As she preferred, subtly enough, to put it all as if it were for the sole benefit of his wife, I was quite ready for this tone; but I privately defied her to keep it up. "Well, then, he hasn't laboured in vain."

"Oh, it couldn't have been in vain. What has happened has been the sort of thing that she couldn't possibly fail to act upon."

"Too great a scandal, eh?"

She but just paused at it. "Nothing neglected, certainly, or omitted. He was not the man to undertake it———"

"And not put it through? No, I should say he wasn't the man. In any case he apparently hasn't been. But he must have found the job———"

"Rather a bore?" she asked as I had hesitated.

"Well, not so much a bore as a delicate matter."

She seemed to demur. "Delicate?"

"Why, your sex likes him so."

"But isn't just that what has made it easy?"

"Easy for him—yes," I after a moment admitted.

But it wasn't what she meant. "And not difficult, also, for them."

This was the nearest approach I was to have heard her make, since the day of the meeting of the two women at my studio, to naming Mrs.
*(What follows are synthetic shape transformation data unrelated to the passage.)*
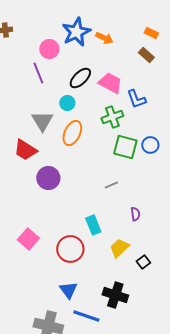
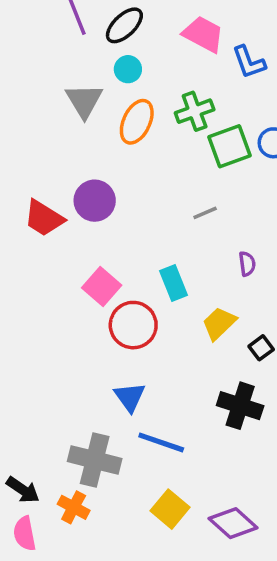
black ellipse: (80, 78) -> (124, 25), moved
green cross: (112, 117) -> (195, 111), moved
green square: (125, 147) -> (230, 146), turned -35
red trapezoid: (25, 150) -> (44, 218), moved
pink square: (28, 239) -> (102, 286), moved
black cross: (115, 295) -> (240, 406), moved

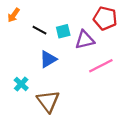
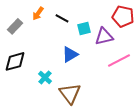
black line: (39, 30) -> (62, 18), moved

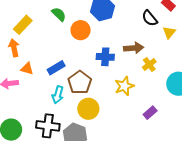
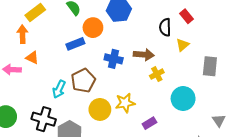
black semicircle: (150, 18) -> (165, 27), turned 30
blue rectangle: (56, 68) -> (75, 44), moved
yellow star: (124, 86) -> (125, 103), moved
yellow circle: (88, 109) -> (100, 109), moved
Dundene. She never, to the end of the affair, came any closer to her in speech than by the collective and promiscuous plural pronoun. There might have been a dozen of them, and she took cognizance, in respect to them, only of quantity. It was as if it had been a way of showing how little of anything else she imputed. Quality, as distinguished from quantity, was what she had. "Oh, I think," I said, "that we can scarcely speak for them."